Whenever a line in the records below contains "لوازم", pick it out.

STUDY MATERIAL: Begin

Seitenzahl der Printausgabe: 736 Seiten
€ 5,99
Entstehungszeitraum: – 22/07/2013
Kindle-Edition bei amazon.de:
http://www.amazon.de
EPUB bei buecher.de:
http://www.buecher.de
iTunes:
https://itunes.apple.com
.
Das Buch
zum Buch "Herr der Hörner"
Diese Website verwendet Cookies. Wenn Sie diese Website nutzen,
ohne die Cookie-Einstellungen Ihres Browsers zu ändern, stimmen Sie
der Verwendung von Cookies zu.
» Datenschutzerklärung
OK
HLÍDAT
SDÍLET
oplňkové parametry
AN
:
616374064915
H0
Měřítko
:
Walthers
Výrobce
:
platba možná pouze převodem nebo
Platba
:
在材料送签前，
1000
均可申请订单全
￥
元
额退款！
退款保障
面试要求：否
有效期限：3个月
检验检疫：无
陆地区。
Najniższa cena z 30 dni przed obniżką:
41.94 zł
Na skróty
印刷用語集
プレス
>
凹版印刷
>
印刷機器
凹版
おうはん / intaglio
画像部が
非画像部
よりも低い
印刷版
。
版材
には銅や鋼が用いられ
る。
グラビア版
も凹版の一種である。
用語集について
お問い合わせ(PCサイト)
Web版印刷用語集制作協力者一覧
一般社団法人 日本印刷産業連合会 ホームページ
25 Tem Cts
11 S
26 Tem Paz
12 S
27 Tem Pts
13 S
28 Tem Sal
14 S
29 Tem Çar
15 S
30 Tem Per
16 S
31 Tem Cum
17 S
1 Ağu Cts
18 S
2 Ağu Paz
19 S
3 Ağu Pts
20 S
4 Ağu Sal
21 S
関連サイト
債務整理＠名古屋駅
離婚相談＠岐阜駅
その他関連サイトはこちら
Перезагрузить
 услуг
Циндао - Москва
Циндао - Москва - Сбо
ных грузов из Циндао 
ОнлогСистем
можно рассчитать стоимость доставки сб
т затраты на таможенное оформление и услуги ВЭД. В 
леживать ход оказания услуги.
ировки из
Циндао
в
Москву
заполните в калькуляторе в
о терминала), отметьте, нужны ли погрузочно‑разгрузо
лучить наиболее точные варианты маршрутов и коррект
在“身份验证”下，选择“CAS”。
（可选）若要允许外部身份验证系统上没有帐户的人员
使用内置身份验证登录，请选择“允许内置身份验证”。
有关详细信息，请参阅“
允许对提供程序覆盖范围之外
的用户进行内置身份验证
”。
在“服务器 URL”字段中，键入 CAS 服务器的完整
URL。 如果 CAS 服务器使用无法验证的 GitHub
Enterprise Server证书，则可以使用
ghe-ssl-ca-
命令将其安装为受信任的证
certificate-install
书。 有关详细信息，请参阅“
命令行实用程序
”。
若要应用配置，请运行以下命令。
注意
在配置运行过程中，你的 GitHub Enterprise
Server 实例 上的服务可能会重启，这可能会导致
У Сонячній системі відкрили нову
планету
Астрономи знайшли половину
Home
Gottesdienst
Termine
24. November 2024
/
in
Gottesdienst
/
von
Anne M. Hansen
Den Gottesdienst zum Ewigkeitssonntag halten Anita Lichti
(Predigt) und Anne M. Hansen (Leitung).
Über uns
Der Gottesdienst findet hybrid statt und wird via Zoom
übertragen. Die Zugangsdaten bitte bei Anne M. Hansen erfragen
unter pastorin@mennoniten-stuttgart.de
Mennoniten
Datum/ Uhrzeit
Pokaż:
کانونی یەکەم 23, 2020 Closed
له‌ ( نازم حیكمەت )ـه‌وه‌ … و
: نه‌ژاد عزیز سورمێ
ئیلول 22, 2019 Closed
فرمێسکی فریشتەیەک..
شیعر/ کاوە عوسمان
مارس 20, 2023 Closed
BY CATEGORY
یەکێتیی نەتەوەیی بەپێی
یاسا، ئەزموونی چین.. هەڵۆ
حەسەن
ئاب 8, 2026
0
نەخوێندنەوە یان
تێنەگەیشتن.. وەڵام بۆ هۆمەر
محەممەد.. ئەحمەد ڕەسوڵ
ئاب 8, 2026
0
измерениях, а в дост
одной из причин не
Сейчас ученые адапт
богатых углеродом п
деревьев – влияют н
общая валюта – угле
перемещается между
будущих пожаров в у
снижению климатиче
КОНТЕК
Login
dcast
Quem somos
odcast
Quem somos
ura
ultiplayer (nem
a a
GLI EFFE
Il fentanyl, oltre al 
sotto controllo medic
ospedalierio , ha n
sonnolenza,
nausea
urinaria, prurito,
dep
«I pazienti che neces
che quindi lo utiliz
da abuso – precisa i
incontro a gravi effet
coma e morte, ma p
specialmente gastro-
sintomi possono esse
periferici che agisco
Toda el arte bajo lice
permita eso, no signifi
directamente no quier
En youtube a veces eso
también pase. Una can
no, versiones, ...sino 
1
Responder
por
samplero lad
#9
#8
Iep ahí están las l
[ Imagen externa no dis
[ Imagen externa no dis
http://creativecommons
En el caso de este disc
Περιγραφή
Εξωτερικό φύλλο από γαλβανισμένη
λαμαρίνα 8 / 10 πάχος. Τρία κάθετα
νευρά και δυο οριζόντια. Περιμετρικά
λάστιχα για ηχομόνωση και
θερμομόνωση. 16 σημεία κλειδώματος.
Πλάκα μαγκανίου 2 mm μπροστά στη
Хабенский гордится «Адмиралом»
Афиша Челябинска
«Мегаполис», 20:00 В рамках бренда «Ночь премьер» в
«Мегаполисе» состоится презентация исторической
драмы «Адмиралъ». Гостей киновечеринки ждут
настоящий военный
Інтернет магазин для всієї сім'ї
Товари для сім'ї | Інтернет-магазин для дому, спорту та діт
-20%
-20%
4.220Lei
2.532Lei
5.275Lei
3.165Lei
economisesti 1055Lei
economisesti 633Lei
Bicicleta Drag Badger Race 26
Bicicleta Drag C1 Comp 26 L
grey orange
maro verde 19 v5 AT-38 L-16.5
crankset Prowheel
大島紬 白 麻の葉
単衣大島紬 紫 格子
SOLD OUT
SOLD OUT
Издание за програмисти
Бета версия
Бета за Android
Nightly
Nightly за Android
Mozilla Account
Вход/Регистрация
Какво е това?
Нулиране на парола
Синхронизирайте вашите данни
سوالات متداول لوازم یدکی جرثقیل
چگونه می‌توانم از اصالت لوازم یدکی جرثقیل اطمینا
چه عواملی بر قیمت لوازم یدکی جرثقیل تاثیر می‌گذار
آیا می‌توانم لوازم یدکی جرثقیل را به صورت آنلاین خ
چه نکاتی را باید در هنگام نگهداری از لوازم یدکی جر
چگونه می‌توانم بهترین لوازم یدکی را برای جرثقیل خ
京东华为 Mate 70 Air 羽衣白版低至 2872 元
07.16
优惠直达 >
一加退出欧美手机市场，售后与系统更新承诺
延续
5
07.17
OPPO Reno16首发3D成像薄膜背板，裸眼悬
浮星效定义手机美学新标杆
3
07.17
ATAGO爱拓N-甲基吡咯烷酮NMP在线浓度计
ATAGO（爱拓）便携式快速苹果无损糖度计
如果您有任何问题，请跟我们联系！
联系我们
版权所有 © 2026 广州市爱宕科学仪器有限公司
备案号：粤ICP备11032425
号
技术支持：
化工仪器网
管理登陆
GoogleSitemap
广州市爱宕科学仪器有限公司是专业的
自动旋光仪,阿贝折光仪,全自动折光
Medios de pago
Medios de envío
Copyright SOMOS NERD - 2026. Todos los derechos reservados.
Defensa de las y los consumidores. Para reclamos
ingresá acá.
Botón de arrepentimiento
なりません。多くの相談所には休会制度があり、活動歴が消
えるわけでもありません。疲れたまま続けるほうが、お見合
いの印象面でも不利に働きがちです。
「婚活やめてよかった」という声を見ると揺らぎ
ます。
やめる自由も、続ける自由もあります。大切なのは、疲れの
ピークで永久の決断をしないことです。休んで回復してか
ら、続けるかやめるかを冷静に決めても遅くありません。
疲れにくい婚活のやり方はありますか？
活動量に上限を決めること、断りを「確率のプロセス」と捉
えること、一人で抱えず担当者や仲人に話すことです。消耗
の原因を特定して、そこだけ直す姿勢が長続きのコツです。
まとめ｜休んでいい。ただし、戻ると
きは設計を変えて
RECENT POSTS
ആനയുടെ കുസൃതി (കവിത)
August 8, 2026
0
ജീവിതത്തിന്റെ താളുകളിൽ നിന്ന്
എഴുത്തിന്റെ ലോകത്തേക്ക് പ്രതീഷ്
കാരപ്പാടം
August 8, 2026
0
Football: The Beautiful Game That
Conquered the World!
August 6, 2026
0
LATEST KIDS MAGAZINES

STUDY MATERIAL: End

## RESULT OF THE EXERCISE
سوالات متداول لوازم یدکی جرثقیل
چگونه می‌توانم از اصالت لوازم یدکی جرثقیل اطمینا
چه عواملی بر قیمت لوازم یدکی جرثقیل تاثیر می‌گذار
آیا می‌توانم لوازم یدکی جرثقیل را به صورت آنلاین خ
چه نکاتی را باید در هنگام نگهداری از لوازم یدکی جر
چگونه می‌توانم بهترین لوازم یدکی را برای جرثقیل خ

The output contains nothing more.